[[ Supplied information open ]]

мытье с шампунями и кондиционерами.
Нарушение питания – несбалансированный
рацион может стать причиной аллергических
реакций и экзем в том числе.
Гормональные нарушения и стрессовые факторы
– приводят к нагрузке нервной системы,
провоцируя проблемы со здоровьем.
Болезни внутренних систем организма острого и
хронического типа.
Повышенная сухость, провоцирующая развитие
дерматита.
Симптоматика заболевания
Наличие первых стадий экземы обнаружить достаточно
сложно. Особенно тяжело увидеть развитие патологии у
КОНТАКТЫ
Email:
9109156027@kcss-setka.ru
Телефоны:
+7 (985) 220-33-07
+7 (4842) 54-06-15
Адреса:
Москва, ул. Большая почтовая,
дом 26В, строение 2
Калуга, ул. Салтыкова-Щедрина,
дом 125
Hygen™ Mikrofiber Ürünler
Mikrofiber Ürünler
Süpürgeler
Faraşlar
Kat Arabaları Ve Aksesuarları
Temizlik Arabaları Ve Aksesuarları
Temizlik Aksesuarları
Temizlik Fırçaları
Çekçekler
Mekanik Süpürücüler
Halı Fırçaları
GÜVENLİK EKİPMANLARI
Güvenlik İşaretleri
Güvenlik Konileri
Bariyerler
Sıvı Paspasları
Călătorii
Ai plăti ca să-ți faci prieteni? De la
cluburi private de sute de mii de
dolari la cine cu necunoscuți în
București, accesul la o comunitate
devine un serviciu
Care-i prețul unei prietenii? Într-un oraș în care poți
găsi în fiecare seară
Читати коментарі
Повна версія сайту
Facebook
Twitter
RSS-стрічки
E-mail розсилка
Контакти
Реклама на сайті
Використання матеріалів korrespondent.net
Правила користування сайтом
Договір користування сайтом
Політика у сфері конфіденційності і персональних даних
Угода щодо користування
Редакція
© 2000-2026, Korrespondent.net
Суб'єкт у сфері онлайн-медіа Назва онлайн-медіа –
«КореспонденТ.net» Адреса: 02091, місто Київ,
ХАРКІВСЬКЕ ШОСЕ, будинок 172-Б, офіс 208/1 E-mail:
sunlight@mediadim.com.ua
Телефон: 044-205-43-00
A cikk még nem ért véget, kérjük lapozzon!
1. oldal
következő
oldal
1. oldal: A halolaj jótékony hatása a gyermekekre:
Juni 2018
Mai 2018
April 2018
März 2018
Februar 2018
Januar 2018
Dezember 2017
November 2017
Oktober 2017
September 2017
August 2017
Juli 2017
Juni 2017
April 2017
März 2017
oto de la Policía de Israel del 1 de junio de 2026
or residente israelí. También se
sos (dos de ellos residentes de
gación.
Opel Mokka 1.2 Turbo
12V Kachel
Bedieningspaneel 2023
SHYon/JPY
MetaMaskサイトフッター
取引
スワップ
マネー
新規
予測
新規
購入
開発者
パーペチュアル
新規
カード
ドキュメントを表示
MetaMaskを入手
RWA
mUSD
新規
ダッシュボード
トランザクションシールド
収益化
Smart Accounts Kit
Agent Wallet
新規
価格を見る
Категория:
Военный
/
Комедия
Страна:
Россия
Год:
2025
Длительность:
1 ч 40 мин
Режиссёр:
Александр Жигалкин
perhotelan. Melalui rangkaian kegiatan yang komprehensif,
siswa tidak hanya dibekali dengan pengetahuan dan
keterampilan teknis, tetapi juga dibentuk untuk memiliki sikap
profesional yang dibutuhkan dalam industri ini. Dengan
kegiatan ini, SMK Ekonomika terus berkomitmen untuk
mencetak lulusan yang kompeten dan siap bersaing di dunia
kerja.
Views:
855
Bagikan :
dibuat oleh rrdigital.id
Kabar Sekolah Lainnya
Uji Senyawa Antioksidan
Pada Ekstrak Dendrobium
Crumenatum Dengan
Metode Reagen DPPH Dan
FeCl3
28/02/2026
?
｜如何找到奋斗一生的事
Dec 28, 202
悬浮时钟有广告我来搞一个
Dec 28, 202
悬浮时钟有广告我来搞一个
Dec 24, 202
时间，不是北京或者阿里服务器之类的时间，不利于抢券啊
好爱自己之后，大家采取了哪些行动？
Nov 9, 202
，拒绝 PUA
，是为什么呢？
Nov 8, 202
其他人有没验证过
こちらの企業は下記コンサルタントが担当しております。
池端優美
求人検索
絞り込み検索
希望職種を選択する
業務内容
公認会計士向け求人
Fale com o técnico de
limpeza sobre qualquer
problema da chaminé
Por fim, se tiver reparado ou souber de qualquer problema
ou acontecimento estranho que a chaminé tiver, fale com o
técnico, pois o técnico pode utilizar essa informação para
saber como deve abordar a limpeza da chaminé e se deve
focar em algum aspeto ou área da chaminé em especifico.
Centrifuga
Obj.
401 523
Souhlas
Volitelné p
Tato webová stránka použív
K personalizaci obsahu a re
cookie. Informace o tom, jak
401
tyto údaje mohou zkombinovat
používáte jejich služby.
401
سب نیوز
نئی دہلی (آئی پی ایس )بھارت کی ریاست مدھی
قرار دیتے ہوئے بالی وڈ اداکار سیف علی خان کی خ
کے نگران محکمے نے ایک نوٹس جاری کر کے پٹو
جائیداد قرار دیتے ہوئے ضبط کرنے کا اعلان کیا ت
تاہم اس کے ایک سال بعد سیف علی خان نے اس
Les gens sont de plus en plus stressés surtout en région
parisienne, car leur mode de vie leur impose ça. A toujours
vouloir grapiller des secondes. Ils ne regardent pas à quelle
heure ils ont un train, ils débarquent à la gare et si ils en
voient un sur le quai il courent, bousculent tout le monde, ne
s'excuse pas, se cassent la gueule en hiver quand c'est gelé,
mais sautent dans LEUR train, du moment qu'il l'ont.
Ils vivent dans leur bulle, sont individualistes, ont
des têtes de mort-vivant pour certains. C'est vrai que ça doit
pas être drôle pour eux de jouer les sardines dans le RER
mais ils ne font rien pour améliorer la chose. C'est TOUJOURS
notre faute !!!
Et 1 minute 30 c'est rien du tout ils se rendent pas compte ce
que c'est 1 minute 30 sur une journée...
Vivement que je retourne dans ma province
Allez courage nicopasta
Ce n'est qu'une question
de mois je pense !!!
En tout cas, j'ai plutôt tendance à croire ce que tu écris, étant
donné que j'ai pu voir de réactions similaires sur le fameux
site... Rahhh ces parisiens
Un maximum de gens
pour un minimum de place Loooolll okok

[[ Supplied information closed ]]

### Exercise brief
For this task, print the records again exactly as they appear.

### Written solution
мытье с шампунями и кондиционерами.
Нарушение питания – несбалансированный
рацион может стать причиной аллергических
реакций и экзем в том числе.
Гормональные нарушения и стрессовые факторы
– приводят к нагрузке нервной системы,
провоцируя проблемы со здоровьем.
Болезни внутренних систем организма острого и
хронического типа.
Повышенная сухость, провоцирующая развитие
дерматита.
Симптоматика заболевания
Наличие первых стадий экземы обнаружить достаточно
сложно. Особенно тяжело увидеть развитие патологии у
КОНТАКТЫ
Email:
9109156027@kcss-setka.ru
Телефоны:
+7 (985) 220-33-07
+7 (4842) 54-06-15
Адреса:
Москва, ул. Большая почтовая,
дом 26В, строение 2
Калуга, ул. Салтыкова-Щедрина,
дом 125
Hygen™ Mikrofiber Ürünler
Mikrofiber Ürünler
Süpürgeler
Faraşlar
Kat Arabaları Ve Aksesuarları
Temizlik Arabaları Ve Aksesuarları
Temizlik Aksesuarları
Temizlik Fırçaları
Çekçekler
Mekanik Süpürücüler
Halı Fırçaları
GÜVENLİK EKİPMANLARI
Güvenlik İşaretleri
Güvenlik Konileri
Bariyerler
Sıvı Paspasları
Călătorii
Ai plăti ca să-ți faci prieteni? De la
cluburi private de sute de mii de
dolari la cine cu necunoscuți în
București, accesul la o comunitate
devine un serviciu
Care-i prețul unei prietenii? Într-un oraș în care poți
găsi în fiecare seară
Читати коментарі
Повна версія сайту
Facebook
Twitter
RSS-стрічки
E-mail розсилка
Контакти
Реклама на сайті
Використання матеріалів korrespondent.net
Правила користування сайтом
Договір користування сайтом
Політика у сфері конфіденційності і персональних даних
Угода щодо користування
Редакція
© 2000-2026, Korrespondent.net
Суб'єкт у сфері онлайн-медіа Назва онлайн-медіа –
«КореспонденТ.net» Адреса: 02091, місто Київ,
ХАРКІВСЬКЕ ШОСЕ, будинок 172-Б, офіс 208/1 E-mail:
sunlight@mediadim.com.ua
Телефон: 044-205-43-00
A cikk még nem ért véget, kérjük lapozzon!
1. oldal
következő
oldal
1. oldal: A halolaj jótékony hatása a gyermekekre:
Juni 2018
Mai 2018
April 2018
März 2018
Februar 2018
Januar 2018
Dezember 2017
November 2017
Oktober 2017
September 2017
August 2017
Juli 2017
Juni 2017
April 2017
März 2017
oto de la Policía de Israel del 1 de junio de 2026
or residente israelí. También se
sos (dos de ellos residentes de
gación.
Opel Mokka 1.2 Turbo
12V Kachel
Bedieningspaneel 2023
SHYon/JPY
MetaMaskサイトフッター
取引
スワップ
マネー
新規
予測
新規
購入
開発者
パーペチュアル
新規
カード
ドキュメントを表示
MetaMaskを入手
RWA
mUSD
新規
ダッシュボード
トランザクションシールド
収益化
Smart Accounts Kit
Agent Wallet
新規
価格を見る
Категория:
Военный
/
Комедия
Страна:
Россия
Год:
2025
Длительность:
1 ч 40 мин
Режиссёр:
Александр Жигалкин
perhotelan. Melalui rangkaian kegiatan yang komprehensif,
siswa tidak hanya dibekali dengan pengetahuan dan
keterampilan teknis, tetapi juga dibentuk untuk memiliki sikap
profesional yang dibutuhkan dalam industri ini. Dengan
kegiatan ini, SMK Ekonomika terus berkomitmen untuk
mencetak lulusan yang kompeten dan siap bersaing di dunia
kerja.
Views:
855
Bagikan :
dibuat oleh rrdigital.id
Kabar Sekolah Lainnya
Uji Senyawa Antioksidan
Pada Ekstrak Dendrobium
Crumenatum Dengan
Metode Reagen DPPH Dan
FeCl3
28/02/2026
?
｜如何找到奋斗一生的事
Dec 28, 202
悬浮时钟有广告我来搞一个
Dec 28, 202
悬浮时钟有广告我来搞一个
Dec 24, 202
时间，不是北京或者阿里服务器之类的时间，不利于抢券啊
好爱自己之后，大家采取了哪些行动？
Nov 9, 202
，拒绝 PUA
，是为什么呢？
Nov 8, 202
其他人有没验证过
こちらの企業は下記コンサルタントが担当しております。
池端優美
求人検索
絞り込み検索
希望職種を選択する
業務内容
公認会計士向け求人
Fale com o técnico de
limpeza sobre qualquer
problema da chaminé
Por fim, se tiver reparado ou souber de qualquer problema
ou acontecimento estranho que a chaminé tiver, fale com o
técnico, pois o técnico pode utilizar essa informação para
saber como deve abordar a limpeza da chaminé e se deve
focar em algum aspeto ou área da chaminé em especifico.
Centrifuga
Obj.
401 523
Souhlas
Volitelné p
Tato webová stránka použív
K personalizaci obsahu a re
cookie. Informace o tom, jak
401
tyto údaje mohou zkombinovat
používáte jejich služby.
401
سب نیوز
نئی دہلی (آئی پی ایس )بھارت کی ریاست مدھی
قرار دیتے ہوئے بالی وڈ اداکار سیف علی خان کی خ
کے نگران محکمے نے ایک نوٹس جاری کر کے پٹو
جائیداد قرار دیتے ہوئے ضبط کرنے کا اعلان کیا ت
تاہم اس کے ایک سال بعد سیف علی خان نے اس
Les gens sont de plus en plus stressés surtout en région
parisienne, car leur mode de vie leur impose ça. A toujours
vouloir grapiller des secondes. Ils ne regardent pas à quelle
heure ils ont un train, ils débarquent à la gare et si ils en
voient un sur le quai il courent, bousculent tout le monde, ne
s'excuse pas, se cassent la gueule en hiver quand c'est gelé,
mais sautent dans LEUR train, du moment qu'il l'ont.
Ils vivent dans leur bulle, sont individualistes, ont
des têtes de mort-vivant pour certains. C'est vrai que ça doit
pas être drôle pour eux de jouer les sardines dans le RER
mais ils ne font rien pour améliorer la chose. C'est TOUJOURS
notre faute !!!
Et 1 minute 30 c'est rien du tout ils se rendent pas compte ce
que c'est 1 minute 30 sur une journée...
Vivement que je retourne dans ma province
Allez courage nicopasta
Ce n'est qu'une question
de mois je pense !!!
En tout cas, j'ai plutôt tendance à croire ce que tu écris, étant
donné que j'ai pu voir de réactions similaires sur le fameux
site... Rahhh ces parisiens
Un maximum de gens
pour un minimum de place Loooolll okok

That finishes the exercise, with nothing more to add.